[mjevans]

The company I _used_ to work at, I implemented exactly that policy and only required rotation after a password reset (like initial account assignment), and should it have ever happened, after any sign of account or credential breach.

I was so happy when NIST finally recognized that people aren't machines and can't perfectly remember a new strong password with high frequency.

[robertlagrant]

Yes, that is nice. Sadly some people will say things like "HIPAA compliance requires password rotation", which is I'm pretty sure wrong, but it happens. Still, we're pushing the above NIST line as we're really keen on improving actual security, and it's nice that it has the force of NIST behind it now.

[InitialBP]

Glad to hear you guys are making progress. Password rotation is definitely more of a hindrance than a help and is a big reason that you end up with Spring2025! style passwords for sure.

I think the industry is realizing that less is more when it comes to passwords and we're starting to see far more adoption of password managers and a bigger focus on getting SAML/SSO login options for SaaS tools, even if they are often gated behind paywalls or "enterprise" plan options.
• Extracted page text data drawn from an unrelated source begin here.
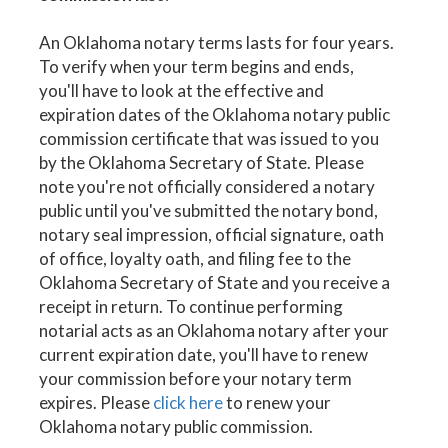
An Oklahoma notary terms lasts for four years.
To verify when your term begins and ends,
you'll have to look at the effective and
expiration dates of the Oklahoma notary public
commission certificate that was issued to you
by the Oklahoma Secretary of State. Please
note you're not officially considered a notary
public until you've submitted the notary bond,
notary seal impression, official signature, oath
of office, loyalty oath, and filing fee to the
Oklahoma Secretary of State and you receive a
receipt in return. To continue performing
notarial acts as an Oklahoma notary after your
current expiration date, you'll have to renew
your commission before your notary term
expires. Please
click here
to renew your
Oklahoma notary public commission.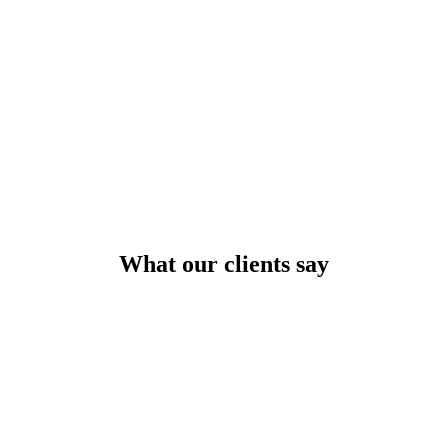
What our clients say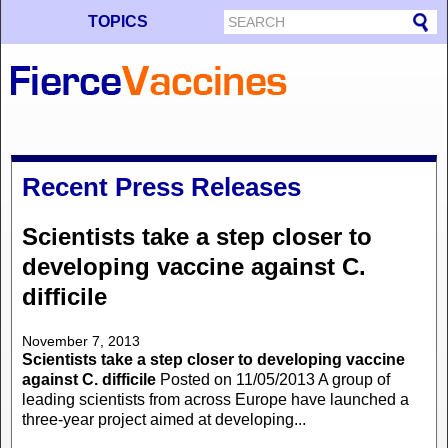
TOPICS
Recent Press Releases
Scientists take a step closer to
developing vaccine against C.
difficile
November 7, 2013
Scientists take a step closer to developing vaccine
against C. difficile
Posted on 11/05/2013 A group of
leading scientists from across Europe have launched a
three-year project aimed at developing...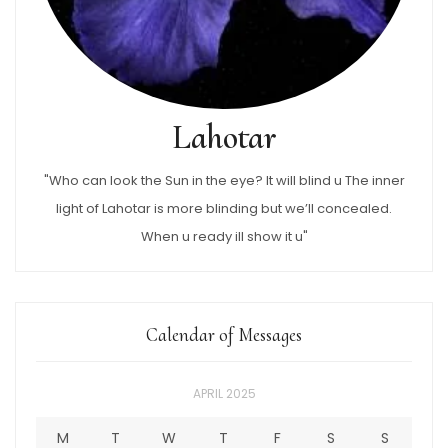
Lahotar
"Who can look the Sun in the eye? It will blind u The inner
light of Lahotar is more blinding but we’ll concealed.
When u ready ill show it u"
Calendar of Messages
APRIL 2025
M
T
W
T
F
S
S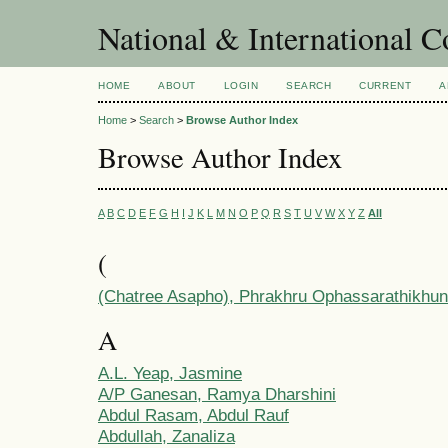
National & International C
HOME
ABOUT
LOGIN
SEARCH
CURRENT
A
Home
>
Search
>
Browse Author Index
Browse Author Index
A
B
C
D
E
F
G
H
I
J
K
L
M
N
O
P
Q
R
S
T
U
V
W
X
Y
Z
All
(
(Chatree Asapho), Phrakhru Ophassarathikhun
A
A.L. Yeap, Jasmine
A/P Ganesan, Ramya Dharshini
Abdul Rasam, Abdul Rauf
Abdullah, Zanaliza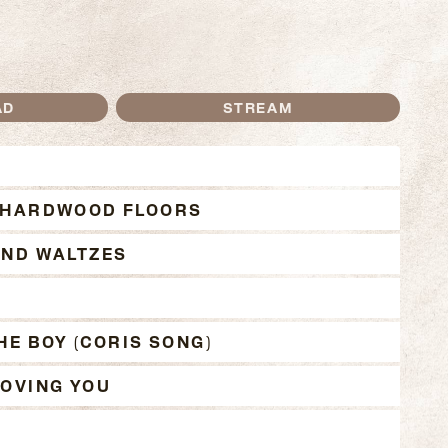
AD
STREAM
THE DOUBLE ALBUM T
 HARDWOOD FLOORS
AND WALTZES
T
HE BOY (CORIS SONG)
OVING YOU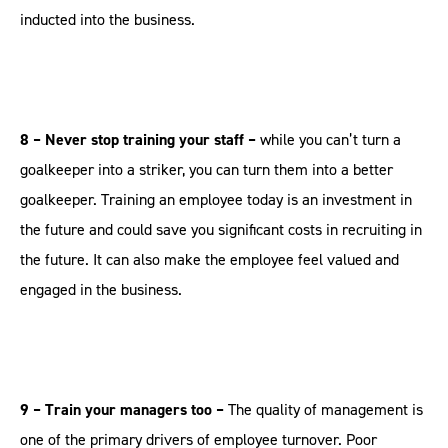
inducted into the business.
8 – Never stop training your staff –
while you can’t turn a
goalkeeper into a striker, you can turn them into a better
goalkeeper. Training an employee today is an investment in
the future and could save you significant costs in recruiting in
the future. It can also make the employee feel valued and
engaged in the business.
9 – Train your managers too –
The quality of management is
one of the primary drivers of employee turnover. Poor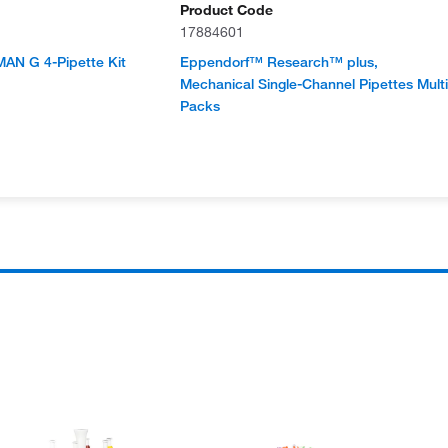
Product Code
17884601
AN G 4-Pipette Kit
Eppendorf™ Research™ plus,
Mechanical Single-Channel Pipettes Multi
Packs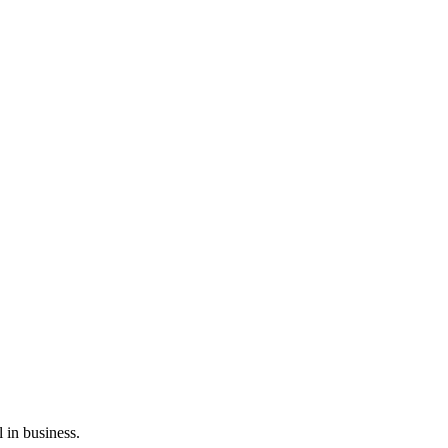
l in business.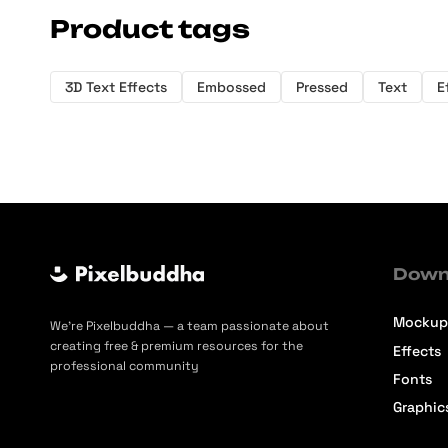
Product tags
3D Text Effects
Embossed
Pressed
Text
E
Down
Mockup
We’re Pixelbuddha — a team passionate about
creating free & premium resources for the
Effects
professional community
Fonts
Graphic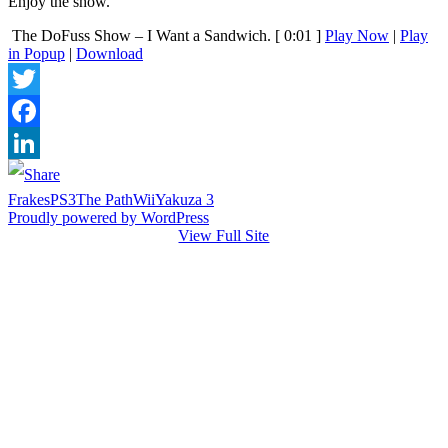
Enjoy the show.
The DoFuss Show – I Want a Sandwich.
[ 0:01 ]
Play Now
|
Play
in Popup
|
Download
Twitter
Facebook
LinkedIn
Frakes
PS3
The Path
Wii
Yakuza 3
Proudly powered by WordPress
View Full Site
Just games and stuff I like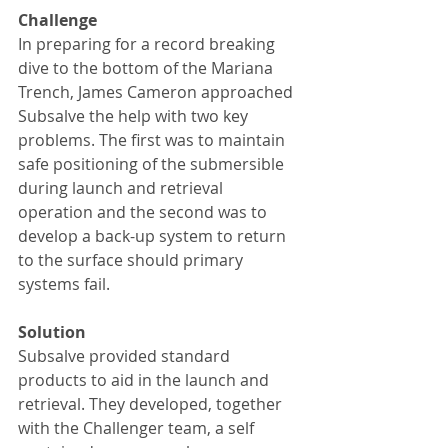
Challenge
In preparing for a record breaking 
dive to the bottom of the Mariana 
Trench, James Cameron approached 
Subsalve the help with two key 
problems. The first was to maintain 
safe positioning of the submersible 
during launch and retrieval 
operation and the second was to 
develop a back-up system to return 
to the surface should primary 
systems fail.
Solution
Subsalve provided standard 
products to aid in the launch and 
retrieval. They developed, together 
with the Challenger team, a self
Now that I'm in a more "defensive" position my primary focus on the credential front has been pushing password manager adoption across the org and looking for good opportunities to showcase that password managers are both significantly faster and easier to use if people are willing to change their workflow.

[icameron]

LOL Spring2025! is basically my password for an agency that requires rotation every 42 days and doesn't allow any repeats of the last 24 password. Further irony is the pattern of SeasonYear! is something that I only started doing when IT had to reset my password and they used that pattern. (when the account automatically locked out because I didn't update before their 42 days)... I am completely convinced that mandatory password rotation is counter productive

[rwmj]

The company my wife uses for annual PCI-DSS recertification (a computer security / CC handling certification) requires that the password be changed every year. So that's once per login.